* [Task prompt]: Look through the data below for the line with "Loss of firearm rights" and the line with "Rheshan Capital Manag", then output those two and all lines in between, exactly as written.

* [Information given]:
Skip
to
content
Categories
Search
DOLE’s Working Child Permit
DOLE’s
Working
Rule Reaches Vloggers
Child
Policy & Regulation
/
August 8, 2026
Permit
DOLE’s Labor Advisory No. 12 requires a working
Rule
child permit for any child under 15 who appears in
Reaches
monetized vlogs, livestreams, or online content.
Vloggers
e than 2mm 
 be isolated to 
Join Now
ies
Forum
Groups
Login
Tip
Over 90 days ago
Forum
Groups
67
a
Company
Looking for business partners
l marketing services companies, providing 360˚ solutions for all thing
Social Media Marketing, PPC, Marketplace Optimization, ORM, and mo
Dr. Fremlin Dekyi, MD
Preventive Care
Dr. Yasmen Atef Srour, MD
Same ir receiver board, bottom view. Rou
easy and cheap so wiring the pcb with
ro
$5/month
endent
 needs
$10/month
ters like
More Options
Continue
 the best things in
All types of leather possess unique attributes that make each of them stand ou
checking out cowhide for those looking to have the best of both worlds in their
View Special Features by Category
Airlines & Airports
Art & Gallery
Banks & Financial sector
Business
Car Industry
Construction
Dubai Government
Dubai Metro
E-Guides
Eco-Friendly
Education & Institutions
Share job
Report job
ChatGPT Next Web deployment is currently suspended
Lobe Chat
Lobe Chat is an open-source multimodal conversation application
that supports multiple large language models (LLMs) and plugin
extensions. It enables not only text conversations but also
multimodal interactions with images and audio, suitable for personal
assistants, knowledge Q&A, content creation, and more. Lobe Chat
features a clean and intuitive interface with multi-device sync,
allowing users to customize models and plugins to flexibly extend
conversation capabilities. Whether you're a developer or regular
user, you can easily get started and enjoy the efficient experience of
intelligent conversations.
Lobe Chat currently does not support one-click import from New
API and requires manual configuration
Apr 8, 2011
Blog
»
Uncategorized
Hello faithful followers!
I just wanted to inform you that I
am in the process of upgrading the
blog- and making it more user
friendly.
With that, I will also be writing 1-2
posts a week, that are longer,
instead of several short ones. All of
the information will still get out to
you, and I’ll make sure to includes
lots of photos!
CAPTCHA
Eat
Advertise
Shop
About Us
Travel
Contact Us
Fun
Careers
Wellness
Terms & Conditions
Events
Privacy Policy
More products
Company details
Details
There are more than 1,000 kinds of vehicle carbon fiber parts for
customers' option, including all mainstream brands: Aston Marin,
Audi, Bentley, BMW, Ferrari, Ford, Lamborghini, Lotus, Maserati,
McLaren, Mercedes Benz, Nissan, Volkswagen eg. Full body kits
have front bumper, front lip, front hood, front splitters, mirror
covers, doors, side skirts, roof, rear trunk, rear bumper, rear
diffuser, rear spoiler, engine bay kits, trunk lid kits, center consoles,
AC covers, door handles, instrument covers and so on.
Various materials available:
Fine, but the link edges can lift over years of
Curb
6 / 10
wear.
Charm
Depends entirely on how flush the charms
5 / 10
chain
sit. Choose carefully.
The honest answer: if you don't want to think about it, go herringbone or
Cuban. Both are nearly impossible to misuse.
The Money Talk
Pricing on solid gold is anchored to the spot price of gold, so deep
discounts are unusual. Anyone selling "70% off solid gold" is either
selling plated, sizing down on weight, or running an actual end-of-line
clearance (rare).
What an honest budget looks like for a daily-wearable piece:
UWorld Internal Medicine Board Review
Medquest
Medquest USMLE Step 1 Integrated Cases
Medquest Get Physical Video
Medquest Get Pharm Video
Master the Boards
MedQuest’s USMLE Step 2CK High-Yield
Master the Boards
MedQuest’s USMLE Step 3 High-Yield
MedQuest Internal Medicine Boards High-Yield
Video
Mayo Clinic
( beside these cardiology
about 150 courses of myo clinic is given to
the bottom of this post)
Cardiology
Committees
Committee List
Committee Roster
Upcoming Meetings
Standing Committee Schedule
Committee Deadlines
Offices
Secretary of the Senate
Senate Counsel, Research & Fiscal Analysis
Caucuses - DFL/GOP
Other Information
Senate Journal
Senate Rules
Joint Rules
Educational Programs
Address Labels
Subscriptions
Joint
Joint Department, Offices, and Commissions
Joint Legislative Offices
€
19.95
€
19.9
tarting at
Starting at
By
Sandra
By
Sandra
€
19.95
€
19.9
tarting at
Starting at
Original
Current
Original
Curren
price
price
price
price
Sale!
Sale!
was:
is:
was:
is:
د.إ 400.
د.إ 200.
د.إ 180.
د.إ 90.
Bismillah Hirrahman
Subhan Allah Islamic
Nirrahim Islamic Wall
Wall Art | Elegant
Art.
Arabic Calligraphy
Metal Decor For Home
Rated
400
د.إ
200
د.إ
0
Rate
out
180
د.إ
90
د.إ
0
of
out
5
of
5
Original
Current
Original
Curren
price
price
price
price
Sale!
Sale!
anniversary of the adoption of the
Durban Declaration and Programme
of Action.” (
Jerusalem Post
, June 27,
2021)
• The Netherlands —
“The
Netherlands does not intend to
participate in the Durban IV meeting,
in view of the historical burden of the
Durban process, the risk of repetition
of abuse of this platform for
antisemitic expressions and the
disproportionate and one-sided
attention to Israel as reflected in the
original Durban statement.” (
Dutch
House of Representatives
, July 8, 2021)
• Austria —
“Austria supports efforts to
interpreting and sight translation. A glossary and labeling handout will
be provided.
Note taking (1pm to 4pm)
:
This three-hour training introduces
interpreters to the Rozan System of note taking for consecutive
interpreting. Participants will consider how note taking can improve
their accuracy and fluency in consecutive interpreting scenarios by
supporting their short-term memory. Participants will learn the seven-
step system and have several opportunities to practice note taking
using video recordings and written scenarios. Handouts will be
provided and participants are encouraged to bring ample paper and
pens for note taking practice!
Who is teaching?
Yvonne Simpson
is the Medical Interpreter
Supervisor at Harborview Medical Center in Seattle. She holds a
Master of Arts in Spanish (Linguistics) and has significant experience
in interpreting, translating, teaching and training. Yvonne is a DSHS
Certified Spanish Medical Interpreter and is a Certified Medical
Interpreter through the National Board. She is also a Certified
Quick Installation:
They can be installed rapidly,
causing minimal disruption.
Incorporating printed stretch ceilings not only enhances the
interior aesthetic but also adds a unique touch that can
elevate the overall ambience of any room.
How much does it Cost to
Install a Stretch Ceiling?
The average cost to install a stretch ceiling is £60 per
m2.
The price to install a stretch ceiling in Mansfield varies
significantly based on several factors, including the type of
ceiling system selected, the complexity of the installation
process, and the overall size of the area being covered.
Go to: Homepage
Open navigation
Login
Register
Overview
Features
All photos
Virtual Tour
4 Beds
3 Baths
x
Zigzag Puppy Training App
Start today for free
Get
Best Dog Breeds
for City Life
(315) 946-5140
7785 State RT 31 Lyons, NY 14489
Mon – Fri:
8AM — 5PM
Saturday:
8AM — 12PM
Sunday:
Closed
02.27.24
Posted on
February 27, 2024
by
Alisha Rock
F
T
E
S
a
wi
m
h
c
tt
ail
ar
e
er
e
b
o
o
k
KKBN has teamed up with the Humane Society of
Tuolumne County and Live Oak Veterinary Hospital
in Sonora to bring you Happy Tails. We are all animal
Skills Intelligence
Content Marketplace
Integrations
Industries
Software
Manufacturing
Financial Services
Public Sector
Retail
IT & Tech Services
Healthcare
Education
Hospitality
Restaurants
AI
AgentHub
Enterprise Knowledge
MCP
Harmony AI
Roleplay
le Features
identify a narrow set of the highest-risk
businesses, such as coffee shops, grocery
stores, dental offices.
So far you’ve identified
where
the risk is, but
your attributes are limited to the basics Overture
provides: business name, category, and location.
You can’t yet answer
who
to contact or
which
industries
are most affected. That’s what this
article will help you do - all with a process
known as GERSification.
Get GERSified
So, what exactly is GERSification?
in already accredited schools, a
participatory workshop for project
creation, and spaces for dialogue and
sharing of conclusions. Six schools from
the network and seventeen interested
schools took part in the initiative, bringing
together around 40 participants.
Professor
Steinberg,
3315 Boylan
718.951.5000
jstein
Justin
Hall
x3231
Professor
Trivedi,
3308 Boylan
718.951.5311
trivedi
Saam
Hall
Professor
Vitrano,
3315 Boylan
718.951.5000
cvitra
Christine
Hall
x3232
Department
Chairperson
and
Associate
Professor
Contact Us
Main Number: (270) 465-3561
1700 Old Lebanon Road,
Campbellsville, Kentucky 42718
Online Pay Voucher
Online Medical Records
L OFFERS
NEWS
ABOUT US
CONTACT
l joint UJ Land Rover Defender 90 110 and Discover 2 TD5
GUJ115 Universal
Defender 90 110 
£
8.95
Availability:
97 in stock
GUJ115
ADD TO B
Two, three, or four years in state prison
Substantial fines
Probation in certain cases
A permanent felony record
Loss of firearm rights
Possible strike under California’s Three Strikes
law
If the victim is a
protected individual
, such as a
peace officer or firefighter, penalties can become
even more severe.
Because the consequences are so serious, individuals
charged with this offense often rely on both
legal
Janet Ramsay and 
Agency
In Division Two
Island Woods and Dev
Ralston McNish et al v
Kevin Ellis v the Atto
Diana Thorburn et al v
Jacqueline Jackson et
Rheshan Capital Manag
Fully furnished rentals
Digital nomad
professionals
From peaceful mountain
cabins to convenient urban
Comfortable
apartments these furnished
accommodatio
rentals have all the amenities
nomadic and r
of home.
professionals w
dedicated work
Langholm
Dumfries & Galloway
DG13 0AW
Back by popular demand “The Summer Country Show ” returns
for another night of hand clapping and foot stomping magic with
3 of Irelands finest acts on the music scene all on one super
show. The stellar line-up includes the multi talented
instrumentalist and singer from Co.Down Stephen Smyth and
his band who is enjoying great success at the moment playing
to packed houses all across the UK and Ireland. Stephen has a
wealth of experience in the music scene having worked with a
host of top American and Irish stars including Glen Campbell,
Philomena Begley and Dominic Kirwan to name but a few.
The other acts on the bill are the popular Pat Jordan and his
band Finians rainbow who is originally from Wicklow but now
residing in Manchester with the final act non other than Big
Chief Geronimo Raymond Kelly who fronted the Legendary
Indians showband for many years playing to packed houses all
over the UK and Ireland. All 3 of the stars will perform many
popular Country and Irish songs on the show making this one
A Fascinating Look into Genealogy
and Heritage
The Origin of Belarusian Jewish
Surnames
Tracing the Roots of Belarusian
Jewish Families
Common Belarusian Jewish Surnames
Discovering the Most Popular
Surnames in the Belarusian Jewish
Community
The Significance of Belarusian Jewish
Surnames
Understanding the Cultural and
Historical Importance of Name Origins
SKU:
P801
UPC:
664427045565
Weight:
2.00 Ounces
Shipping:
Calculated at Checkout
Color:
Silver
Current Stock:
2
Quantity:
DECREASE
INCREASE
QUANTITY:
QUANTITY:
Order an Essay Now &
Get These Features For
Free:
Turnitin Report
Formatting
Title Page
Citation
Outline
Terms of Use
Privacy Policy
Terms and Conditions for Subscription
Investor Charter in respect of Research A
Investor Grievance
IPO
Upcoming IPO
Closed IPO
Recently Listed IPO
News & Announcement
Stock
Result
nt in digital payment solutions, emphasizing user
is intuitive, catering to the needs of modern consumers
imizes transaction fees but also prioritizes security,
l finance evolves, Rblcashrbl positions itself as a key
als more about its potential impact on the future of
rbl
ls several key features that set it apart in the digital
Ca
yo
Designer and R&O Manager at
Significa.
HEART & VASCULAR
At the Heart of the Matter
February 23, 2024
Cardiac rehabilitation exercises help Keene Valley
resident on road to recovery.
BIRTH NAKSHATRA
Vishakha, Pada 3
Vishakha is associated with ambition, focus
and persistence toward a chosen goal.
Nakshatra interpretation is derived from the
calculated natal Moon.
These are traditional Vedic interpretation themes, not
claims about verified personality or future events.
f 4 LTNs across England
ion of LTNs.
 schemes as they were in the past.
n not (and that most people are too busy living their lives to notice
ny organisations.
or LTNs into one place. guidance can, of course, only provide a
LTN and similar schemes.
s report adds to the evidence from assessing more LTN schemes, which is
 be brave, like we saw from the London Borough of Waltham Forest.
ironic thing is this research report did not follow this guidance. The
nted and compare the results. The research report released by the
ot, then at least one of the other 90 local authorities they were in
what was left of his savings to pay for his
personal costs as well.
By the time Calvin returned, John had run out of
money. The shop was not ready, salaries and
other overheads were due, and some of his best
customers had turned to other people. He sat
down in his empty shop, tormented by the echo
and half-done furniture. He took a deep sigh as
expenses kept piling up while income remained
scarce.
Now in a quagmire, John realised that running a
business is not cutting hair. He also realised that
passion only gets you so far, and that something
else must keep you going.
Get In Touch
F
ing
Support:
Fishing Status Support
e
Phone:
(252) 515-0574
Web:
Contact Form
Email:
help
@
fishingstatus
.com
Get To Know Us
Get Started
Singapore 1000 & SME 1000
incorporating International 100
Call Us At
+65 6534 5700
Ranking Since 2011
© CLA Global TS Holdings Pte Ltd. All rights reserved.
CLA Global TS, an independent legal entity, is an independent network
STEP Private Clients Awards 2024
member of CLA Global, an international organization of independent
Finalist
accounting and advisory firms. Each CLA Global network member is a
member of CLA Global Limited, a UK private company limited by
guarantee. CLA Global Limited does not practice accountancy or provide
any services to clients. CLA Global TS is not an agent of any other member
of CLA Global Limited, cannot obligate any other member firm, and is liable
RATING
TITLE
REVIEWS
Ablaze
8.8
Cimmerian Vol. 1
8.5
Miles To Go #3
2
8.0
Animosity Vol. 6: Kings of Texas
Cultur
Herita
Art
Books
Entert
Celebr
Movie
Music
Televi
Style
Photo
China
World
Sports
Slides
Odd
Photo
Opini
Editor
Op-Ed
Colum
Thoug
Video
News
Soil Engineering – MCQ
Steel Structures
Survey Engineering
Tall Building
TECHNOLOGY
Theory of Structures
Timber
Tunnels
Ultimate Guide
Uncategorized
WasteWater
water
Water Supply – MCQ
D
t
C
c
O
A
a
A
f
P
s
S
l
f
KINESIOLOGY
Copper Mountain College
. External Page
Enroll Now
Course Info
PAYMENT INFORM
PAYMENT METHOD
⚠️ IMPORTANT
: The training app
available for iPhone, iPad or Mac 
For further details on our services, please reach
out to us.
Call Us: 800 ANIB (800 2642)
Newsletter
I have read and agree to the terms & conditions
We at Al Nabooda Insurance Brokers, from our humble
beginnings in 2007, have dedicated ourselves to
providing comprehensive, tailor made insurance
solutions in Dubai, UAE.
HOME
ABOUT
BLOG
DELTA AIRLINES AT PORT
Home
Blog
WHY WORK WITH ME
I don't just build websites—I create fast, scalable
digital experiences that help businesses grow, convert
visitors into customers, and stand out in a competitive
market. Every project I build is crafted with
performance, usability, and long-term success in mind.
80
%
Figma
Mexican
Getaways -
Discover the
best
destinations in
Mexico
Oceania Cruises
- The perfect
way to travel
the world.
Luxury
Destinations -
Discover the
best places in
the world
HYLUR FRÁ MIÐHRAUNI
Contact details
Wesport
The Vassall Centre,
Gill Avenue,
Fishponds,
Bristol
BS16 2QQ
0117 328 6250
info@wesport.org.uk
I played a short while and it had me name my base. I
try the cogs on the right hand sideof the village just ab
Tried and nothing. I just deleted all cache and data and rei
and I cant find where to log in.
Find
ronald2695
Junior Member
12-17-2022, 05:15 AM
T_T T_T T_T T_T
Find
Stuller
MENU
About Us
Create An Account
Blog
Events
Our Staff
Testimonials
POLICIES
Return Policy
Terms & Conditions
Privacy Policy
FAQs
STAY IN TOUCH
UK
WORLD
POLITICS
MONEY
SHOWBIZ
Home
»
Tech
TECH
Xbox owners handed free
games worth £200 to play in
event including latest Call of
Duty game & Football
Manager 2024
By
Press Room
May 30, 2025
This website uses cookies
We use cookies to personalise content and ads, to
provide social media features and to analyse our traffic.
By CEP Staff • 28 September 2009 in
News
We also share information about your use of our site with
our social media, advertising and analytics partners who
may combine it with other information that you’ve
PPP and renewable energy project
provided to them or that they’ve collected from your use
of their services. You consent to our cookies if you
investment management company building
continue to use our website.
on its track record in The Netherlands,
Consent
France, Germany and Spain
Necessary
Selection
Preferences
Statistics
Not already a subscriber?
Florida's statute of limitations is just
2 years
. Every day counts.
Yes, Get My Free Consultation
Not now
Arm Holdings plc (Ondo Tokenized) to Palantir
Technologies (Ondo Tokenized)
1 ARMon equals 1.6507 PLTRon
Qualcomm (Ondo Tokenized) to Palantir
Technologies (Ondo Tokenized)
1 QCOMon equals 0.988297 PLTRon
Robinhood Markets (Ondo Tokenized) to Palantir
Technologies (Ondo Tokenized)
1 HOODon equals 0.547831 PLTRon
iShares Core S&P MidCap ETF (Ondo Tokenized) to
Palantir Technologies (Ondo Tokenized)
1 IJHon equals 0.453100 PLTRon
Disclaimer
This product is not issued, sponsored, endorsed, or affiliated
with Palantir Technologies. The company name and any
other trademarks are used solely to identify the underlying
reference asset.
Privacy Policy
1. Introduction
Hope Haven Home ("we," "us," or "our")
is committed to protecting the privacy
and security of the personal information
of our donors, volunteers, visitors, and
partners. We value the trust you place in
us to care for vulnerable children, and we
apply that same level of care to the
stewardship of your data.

* [Finished task]:
Loss of firearm rights
Possible strike under California’s Three Strikes
law
If the victim is a
protected individual
, such as a
peace officer or firefighter, penalties can become
even more severe.
Because the consequences are so serious, individuals
charged with this offense often rely on both
legal
Janet Ramsay and 
Agency
In Division Two
Island Woods and Dev
Ralston McNish et al v
Kevin Ellis v the Atto
Diana Thorburn et al v
Jacqueline Jackson et
Rheshan Capital Manag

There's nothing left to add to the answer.